A matrix S of Equation 6 may be a matrix which uses, as an element, s_ij calculated by using each element value of the matrix D calculated as in Equation 5 in four wavelengths (n=4). To provide a wide interpretation, the matrix S may be defined as a matrix for calculating an optimal distribution of elements “d_ij” of the matrix D in each wavelength, based on a combination of the elements “d_ij” of the matrix D. FIG. 11 is a diagram for geometrically describing an optimal distribution of the elements d_ij of the matrix D calculated based on Equation 6 according to an embodiment of the present invention.

$\begin{array}{cc}\mathrm{Sv}=\lambda v& \left[\mathrm{Equation}7\right]\end{array}$

In Equation 7, λ may denote an eigenvalue of the matrix S of Equation 6, and v may denote an eigenvector corresponding to the eigenvalue “λ” of the matrix S. That is, in an n×n square matrix S, a column vector “v” which satisfies “Sv=λv” and is not 0 may be defined as an eigenvector, and a constant “k” may be defined as an eigenvalue.

The eigenvector may be represented by a matrix which includes four elements “v₁, v₂, v₃, and v₄” divided into four wavelengths as in Equation 8. The mathematic definition of the eigenvalue and the eigenvector may be widely known in linear algebra, and thus, a detailed description thereof is omitted.

$\begin{array}{cc}v=\left[\begin{array}{c}{v}_1\\ v_2\\ v_3\\ v_4\end{array}\right]& \left[\mathrm{Equation}8\right]\end{array}$

FIG. 12 is a graph showing eigenvectors of Equation 8 according to an embodiment of the present invention.

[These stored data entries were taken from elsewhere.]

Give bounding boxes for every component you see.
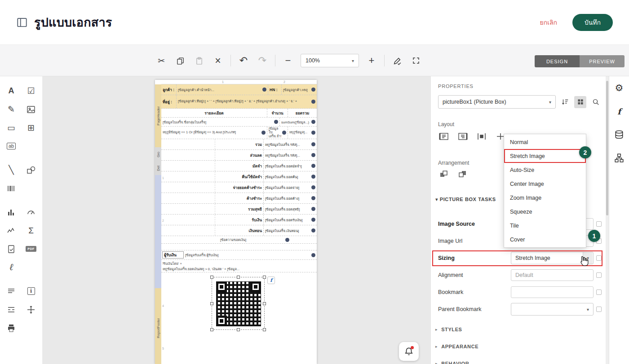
- settings-gear-icon[interactable]: ⚙: [613, 82, 625, 94]
- chart-tool-icon[interactable]: [6, 207, 17, 218]
- design-canvas[interactable]: 1 2 1 2 3 4 5 PageHeader Gro Det ReportF…: [43, 76, 430, 364]
- summary-label-field[interactable]: รับเงิน: [215, 215, 264, 225]
- alignment-select[interactable]: Default: [511, 269, 594, 281]
- expression-badge[interactable]: f: [267, 276, 275, 284]
- gauge-tool-icon[interactable]: [26, 207, 36, 218]
- picture-box-tasks-header[interactable]: ▾ PICTURE BOX TASKS: [435, 197, 496, 202]
- pdf-tool-icon[interactable]: PDF: [26, 244, 36, 254]
- shape-tool-icon[interactable]: [26, 165, 36, 175]
- printer-tool-icon[interactable]: [6, 323, 17, 333]
- panel-tool-icon[interactable]: ▭: [6, 123, 17, 133]
- sizing-checkbox[interactable]: [596, 255, 602, 261]
- detail-expr-field[interactable]: Iif(([มีข้อมูล] == 1 Or [มีข้อมูล] == 3)…: [161, 127, 267, 139]
- send-to-back-icon[interactable]: [457, 169, 469, 180]
- expressions-icon[interactable]: f: [613, 105, 625, 118]
- summary-label-field[interactable]: คืน/ใช้มัดจำ: [215, 171, 264, 182]
- summary-label-field[interactable]: เงินทอน: [215, 225, 264, 236]
- zoom-out-button[interactable]: −: [282, 54, 294, 67]
- receiver-value-field[interactable]: [ข้อมูลรับเสร็จ.ผู้รับเงิน]: [184, 250, 317, 259]
- summary-value-field[interactable]: [ข้อมูลใบเสร็จ.ยอดจ่าย]: [264, 182, 317, 193]
- band-reportfooter[interactable]: ReportFooter: [155, 288, 161, 364]
- dropdown-option-normal[interactable]: Normal: [504, 135, 586, 149]
- band-pageheader[interactable]: PageHeader: [155, 84, 161, 147]
- tab-design[interactable]: DESIGN: [535, 55, 580, 67]
- line-tool-icon[interactable]: ╲: [6, 165, 17, 175]
- summary-value-field[interactable]: Iif([ข้อมูลใบเสร็จ.รหัส]...: [264, 150, 317, 160]
- summary-value-field[interactable]: [ข้อมูลใบเสร็จ.ยอดสุทธิ]: [264, 204, 317, 214]
- checkbox-tool-icon[interactable]: ☑: [26, 86, 36, 96]
- selection-handle[interactable]: [210, 302, 213, 305]
- dropdown-option-squeeze[interactable]: Squeeze: [504, 205, 586, 219]
- sparkline-tool-icon[interactable]: [6, 225, 17, 236]
- section-appearance[interactable]: ▸APPEARANCE: [435, 338, 602, 355]
- bring-to-front-icon[interactable]: [438, 169, 450, 180]
- dock-right-icon[interactable]: [457, 131, 469, 142]
- selection-handle[interactable]: [263, 302, 266, 305]
- data-source-icon[interactable]: [613, 128, 625, 141]
- dropdown-option-stretch-image[interactable]: Stretch Image: [504, 149, 586, 163]
- bookmark-input[interactable]: [511, 286, 594, 298]
- cancel-button[interactable]: ยกเลิก: [540, 18, 557, 27]
- pageinfo-tool-icon[interactable]: [6, 244, 17, 254]
- report-page[interactable]: 1 2 1 2 3 4 5 PageHeader Gro Det ReportF…: [155, 80, 317, 364]
- validate-button[interactable]: [391, 54, 403, 67]
- notification-bell-button[interactable]: [399, 342, 419, 361]
- hn-field[interactable]: [ข้อมูลลูกค้า.HN]: [282, 84, 317, 95]
- zoom-in-button[interactable]: +: [365, 54, 378, 67]
- selection-handle[interactable]: [263, 276, 266, 279]
- band-group-footer[interactable]: [155, 175, 161, 288]
- summary-label-field[interactable]: ค้างชำระ: [215, 193, 264, 203]
- selection-handle[interactable]: [210, 328, 213, 331]
- vertical-scrollbar[interactable]: [606, 76, 609, 364]
- selection-handle[interactable]: [263, 328, 266, 331]
- alignment-checkbox[interactable]: [596, 272, 602, 278]
- group-sum-field[interactable]: sumSum([ข้อมูล...): [280, 118, 317, 126]
- header-qty-cell[interactable]: จำนวน: [267, 109, 288, 117]
- category-view-button[interactable]: [574, 96, 586, 108]
- paste-button[interactable]: [193, 54, 205, 67]
- dropdown-option-auto-size[interactable]: Auto-Size: [504, 163, 586, 177]
- detail-qty-field[interactable]: [ข้อมูลใบเสร็จ.จำนวน]: [267, 127, 288, 139]
- summary-label-field[interactable]: ส่วนลด: [215, 150, 264, 160]
- subreport-tool-icon[interactable]: [6, 286, 17, 297]
- address-label-field[interactable]: ที่อยู่ :: [161, 95, 177, 108]
- receiver-label-field[interactable]: ผู้รับเงิน: [162, 251, 184, 259]
- pagebreak-tool-icon[interactable]: [6, 304, 17, 315]
- tab-preview[interactable]: PREVIEW: [580, 55, 625, 67]
- bookmark-checkbox[interactable]: [596, 289, 602, 295]
- section-styles[interactable]: ▸STYLES: [435, 321, 602, 338]
- summary-value-field[interactable]: [ข้อมูลใบเสร็จ.ยอดมัดจำ]: [264, 161, 317, 171]
- picture-tool-icon[interactable]: [26, 104, 36, 115]
- label-tool-icon[interactable]: ab: [6, 141, 17, 152]
- hn-label-field[interactable]: HN :: [268, 84, 282, 95]
- fullscreen-button[interactable]: [410, 54, 422, 67]
- scrollbar-thumb[interactable]: [606, 81, 608, 215]
- summary-value-field[interactable]: [ข้อมูลใบเสร็จ.ยอดคืน]: [264, 171, 317, 182]
- selection-handle[interactable]: [210, 276, 213, 279]
- summary-value-field[interactable]: [ข้อมูลใบเสร็จ.ยอดค้าง]: [264, 193, 317, 203]
- band-detail[interactable]: Det: [155, 162, 161, 175]
- summary-label-field[interactable]: รวม: [215, 139, 264, 149]
- signature-tool-icon[interactable]: ℓ: [6, 262, 17, 273]
- save-button[interactable]: บันทึก: [572, 14, 613, 31]
- dock-left-icon[interactable]: [438, 131, 450, 142]
- cut-button[interactable]: ✂: [155, 54, 168, 67]
- table-tool-icon[interactable]: ⊞: [26, 123, 36, 133]
- note-field[interactable]: [ข้อความขอดเงิน]: [219, 236, 291, 243]
- sort-button[interactable]: [559, 96, 571, 108]
- dropdown-option-zoom-image[interactable]: Zoom Image: [504, 191, 586, 205]
- spacing-horizontal-icon[interactable]: [476, 131, 487, 142]
- dropdown-option-tile[interactable]: Tile: [504, 219, 586, 232]
- summary-value-field[interactable]: Iif([ข้อมูลใบเสร็จ.รหัส]...: [264, 139, 317, 149]
- delete-button[interactable]: ×: [212, 54, 224, 67]
- barcode-tool-icon[interactable]: [6, 183, 17, 194]
- control-selector[interactable]: pictureBox1 (Picture Box) ▾: [438, 95, 556, 109]
- band-groupheader[interactable]: Gro: [155, 147, 161, 162]
- report-explorer-icon[interactable]: [613, 152, 625, 164]
- redo-button[interactable]: ↷: [256, 54, 269, 67]
- customer-label-field[interactable]: ลูกค้า :: [161, 84, 177, 95]
- search-button[interactable]: [589, 96, 602, 108]
- summary-tool-icon[interactable]: Σ: [26, 225, 36, 236]
- summary-label-field[interactable]: จ่ายยอดค้างชำระ: [215, 182, 264, 193]
- selection-handle[interactable]: [237, 276, 240, 279]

In an embodiment of the present invention, a singular value may denote eigenvectors “v₁, v₂, v₃, and v₄” as in the graph of FIG. 12. In an embodiment of the present invention, because scattered light and transmitted light measured in each of four wavelengths are described for example, four eigenvectors may be calculated. Accordingly, n number of eigenvectors may be calculated in scattered light and transmitted light measured in each of n number of wavelengths.

To determine a fire and a non-fire on the basis of a combination of the scattered light and the transmitted light, in an embodiment of the present invention, the following equation for determining whether a fire occurs or not may be provided by combining the eigenvectors “v₁, v₂, v₃, and v₄” representing the singular value.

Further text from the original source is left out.